• TASK GOAL
Exclude every picture and return the remaining entries below verbatim.

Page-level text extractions
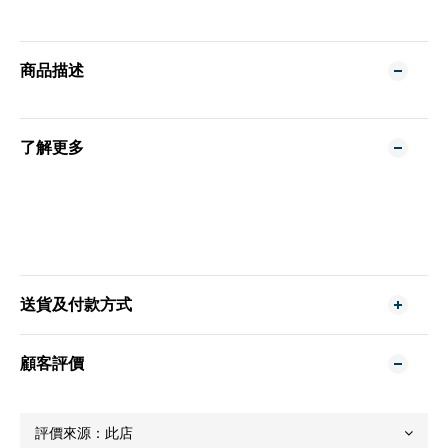
商品描述
了解更多
送貨及付款方式
顧客評價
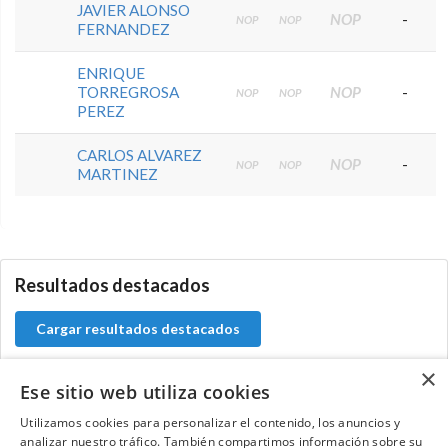
JAVIER ALONSO
NOP
-
NOP
NOP
FERNANDEZ
ENRIQUE
TORREGROSA
NOP
-
NOP
NOP
PEREZ
CARLOS ALVAREZ
NOP
-
NOP
NOP
MARTINEZ
0.0.0
Resultados destacados
Cargar resultados destacados
×
Ese sitio web utiliza cookies
Utilizamos cookies para personalizar el contenido, los anuncios y
Contacta con el equipo de NextCaddy
analizar nuestro tráfico. También compartimos información sobre su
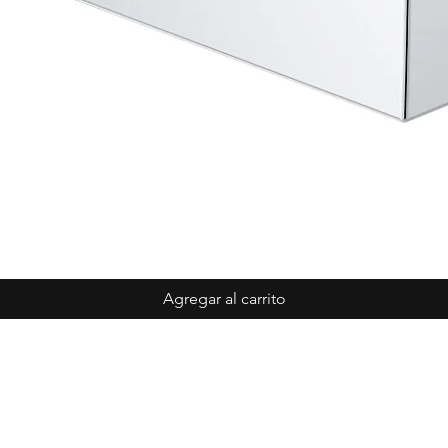
Agregar al carrito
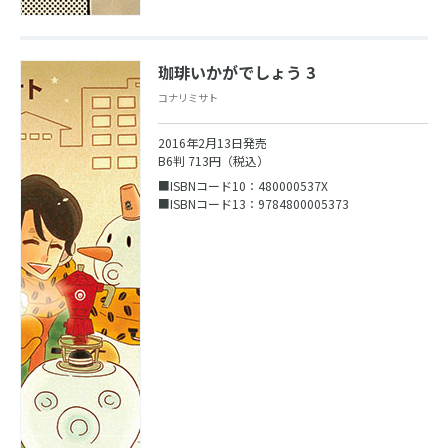
珈琲いかがでしょう 3
コナリミサト
2016年2月13日発売
B6判 713円（税込）
■ISBNコード10：480000537X
■ISBNコード13：9784800005373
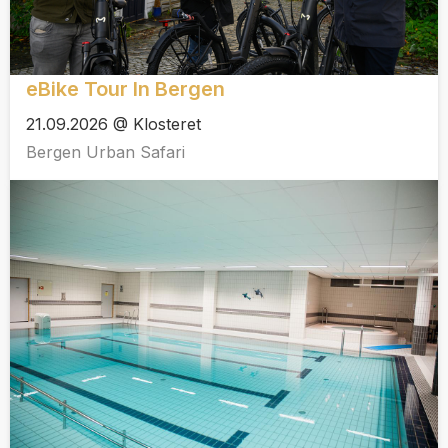
eBike Tour In Bergen
21.09.2026 @ Klosteret
Bergen Urban Safari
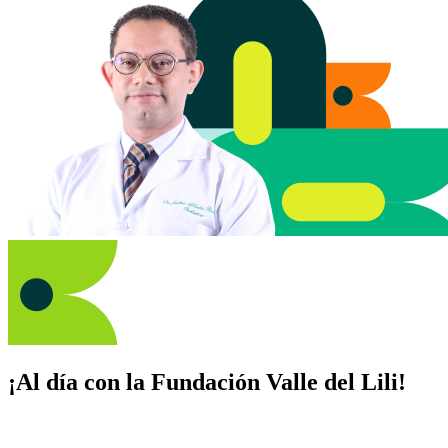
¡Al día con la Fundación Valle del Lili!
Suscríbete y recibe novedades, consejos de salud, artículos, videos y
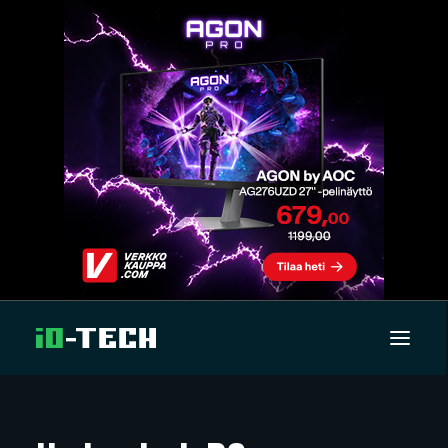
UUTISET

• EXERCISE ANSWER
商品描述
了解更多
送貨及付款方式
顧客評價
JAVIER ALONSO
NOP
-
NOP
NOP
FERNANDEZ
ENRIQUE
TORREGROSA
NOP
-
NOP
NOP
PEREZ
CARLOS ALVAREZ
NOP
-
NOP
NOP
MARTINEZ
0.0.0
Resultados destacados
Cargar resultados destacados
×
Ese sitio web utiliza cookies
Utilizamos cookies para personalizar el contenido, los anuncios y
Contacta con el equipo de NextCaddy
analizar nuestro tráfico. También compartimos información sobre su
Agregar al carrito
珈琲いかがでしょう 3
コナリミサト
2016年2月13日発売
B6判 713円（税込）
■ISBNコード10：480000537X
■ISBNコード13：9784800005373
eBike Tour In Bergen
21.09.2026 @ Klosteret
Bergen Urban Safari
¡Al día con la Fundación Valle del Lili!
Suscríbete y recibe novedades, consejos de salud, artículos, videos y
UUTISET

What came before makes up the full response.